Schon häufiger habe ich den Gebrauch des Wortes „ systemisch “ scharf kritisiert. Zum einen wird es inflationär gebraucht, zum anderen bleibt die Bedeutung unklar. Systemische Beratung, systemische Unternehmensentwicklung, systemischer Führung, … ich kann es nicht mehr hören!
Auf die Frage, was den damit genau gemeint ist, erhält man meistens nichtssagende Umschreibungen. Für mich ein klares Anzeichen für „Keine Ahnung“! Auch ein Blick in den Duden hilft wenig weiter. So wird systemisch wie folgt umschrieben:
(Biologie, Medizin) den gesamten Organismus betreffend
(bildungssprachlich, Fachsprache) ein bestimmtes System (als Ganzes) betreffend
Ab wann ist etwas nun systemisch? Wann wird ein bestimmtes System, z.B. ein Unternehmen, als Ganzes erfasst? Für mich wenig hilfreich!
Systemischer
Bei einer Weiterbildung mit Elisabeth Ferrari am Syst in München habe ich in der Angelegenheit einen neuen Denkanstoß erhalten. Nach deren Meinung ist „systemisch“ nicht definierbar. Das Wort „systemischer„, also die 1. Steigerungsform von systemisch, ist sehr wohl definierbar:
Systemischer bedeutet in einem ersten Schritt, in höherem Maße fähig werden, von der Zuschreibung von Eigenschaften abzusehen.

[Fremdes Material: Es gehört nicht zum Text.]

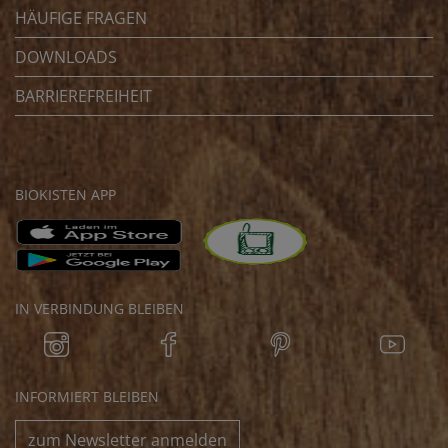
HÄUFIGE FRAGEN
DOWNLOADS
BARRIEREFREIHEIT
BIOKISTEN APP
IN VERBINDUNG BLEIBEN
INFORMIERT BLEIBEN
zum Newsletter anmelden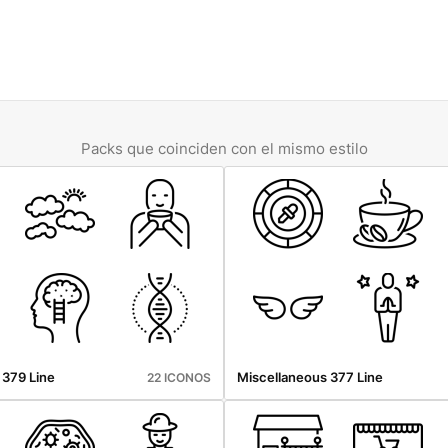
Packs que coinciden con el mismo estilo
 379 Line
Miscellaneous 377 Line
22 ICONOS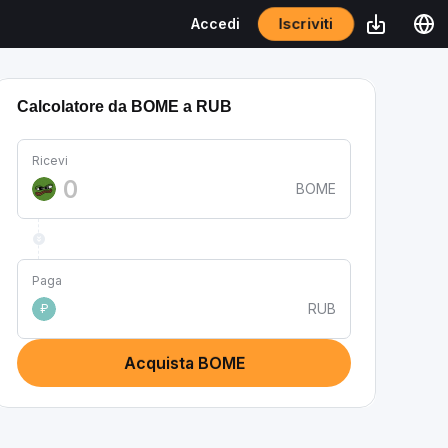
Iscriviti
Accedi
Calcolatore da BOME a RUB
Ricevi
BOME
Paga
RUB
₽
Acquista BOME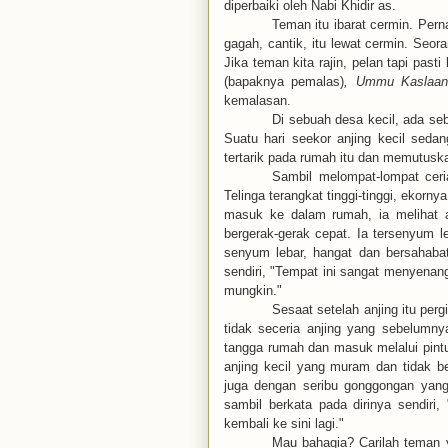
diperbaiki oleh Nabi Khidir as.
Teman itu ibarat cermin. Perna
gagah, cantik, itu lewat cermin. Seor
Jika teman kita rajin, pelan tapi pasti
(bapaknya pemalas)
, Ummu Kaslaa
kemalasan.
Di sebuah desa kecil, ada s
Suatu hari seekor anjing kecil sedang
tertarik pada rumah itu dan
memutuskan
Sambil melompat-lompat ceri
Telinga terangkat tinggi-tinggi, ekorn
masuk ke dalam rumah, ia melihat 
bergerak-gerak
cepat. Ia tersenyum l
senyum lebar, hangat dan bersahaba
sendiri, "Tempat ini sangat menyenan
mungkin."
Sesaat setelah anjing itu perg
tidak seceria anjing yang sebelumny
tangga rumah dan
masuk melalui pintu
anjing kecil yang muram dan tidak b
juga dengan seribu gonggongan yan
sambil berkata pada dirinya sendiri,
kembali ke sini
lagi."
Mau bahagia? Carilah teman 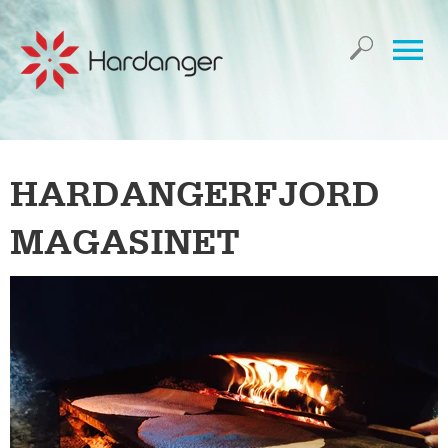
HARDANGERFJORD
MAGASINET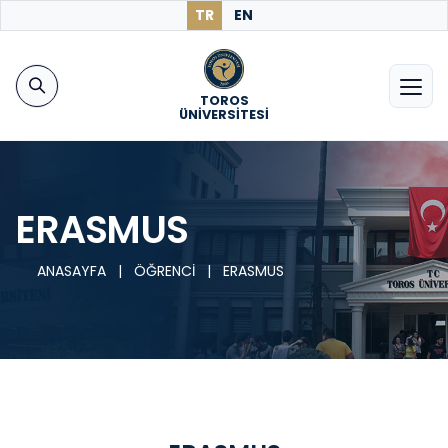
TR
EN
TOROS
ÜNİVERSİTESİ
ERASMUS
ANASAYFA
|
ÖĞRENCİ
|
ERASMUS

Systemische Führung unterscheidet sich von (normaler) Führung also dadurch, dass fixe Eigenschaftszuschreibungen an Menschen, Teams, Organisationen, Kulturen vermieden werden. In diesem Sinne gibt es keinen grundsätzlich schlechten Mitarbeiter. Doch was gilt stattdessen?
Systemischer bedeutet in einem zweiten Schritt, immer mehr darauf zu achten, was betrachtet wird, welche Zusammenhänge gebildet werden und in welchem Kontext.

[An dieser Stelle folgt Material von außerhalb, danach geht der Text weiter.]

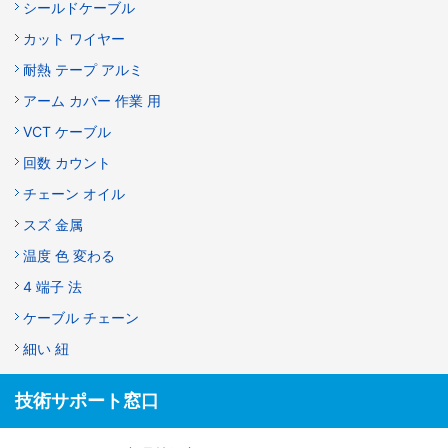
シールドケーブル
カット ワイヤー
耐熱 テープ アルミ
アーム カバー 作業 用
VCT ケーブル
回数 カウント
チェーン オイル
スズ 金属
温度 色 変わる
4 端子 法
ケーブル チェーン
細い 紐
技術サポート窓口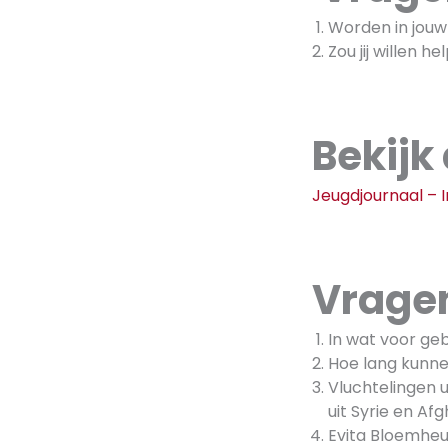
Worden in jou
Zou jij willen 
Bekijk
Jeugdjournaal – 
Vragen
In wat voor g
Hoe lang kunne
Vluchtelingen 
uit Syrie en Afg
Evita Bloemheuv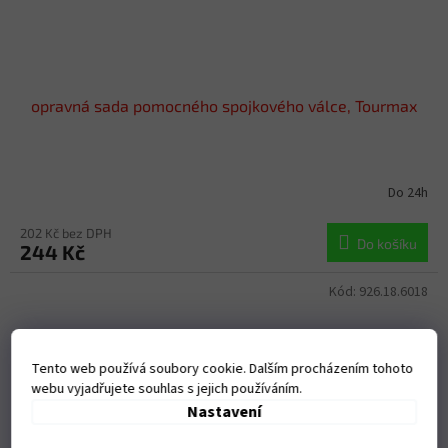
opravná sada pomocného spojkového válce, Tourmax
Do 24h
202 Kč bez DPH
Do košíku
244 Kč
Kód:
926.18.6018
Tento web používá soubory cookie. Dalším procházením tohoto
webu vyjadřujete souhlas s jejich používáním.
Nastavení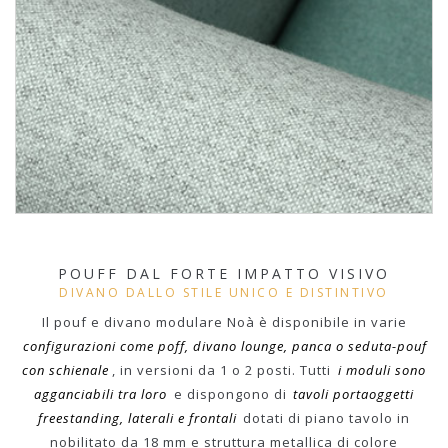
POUFF DAL FORTE IMPATTO VISIVO
DIVANO DALLO STILE UNICO E DISTINTIVO
Il pouf e divano modulare Noà è disponibile in varie
configurazioni come poff, divano lounge, panca o seduta-pouf
con schienale
, in versioni da 1 o 2 posti. Tutti
i moduli sono
agganciabili tra loro
e dispongono di
tavoli portaoggetti
freestanding, laterali e frontali
dotati di piano tavolo in
nobilitato da 18 mm e struttura metallica di colore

D.h. es gibt keine schlechten Mitarbeiter, sondern Mitarbeiter, die in einem bestimmten Umfeld ihre Leistung nicht abrufen können.
Systemischer führen
Schön und gut, nur wie hilft mir diese Unterscheidung bei meiner täglichen Führungsarbeit weiter? Wenn du das nächste Mal in einer Führungssituation bist, vermeide vorgefertigte Eigenschaftszuschreibungen wie z.B. schlechter Mitarbeiter. Versuche in einem zweiten Schritt darauf zu achten, welche Elemente, Beziehungen und Kontexte beim Verhalten des Mitarbeiters eine Rolle spielen.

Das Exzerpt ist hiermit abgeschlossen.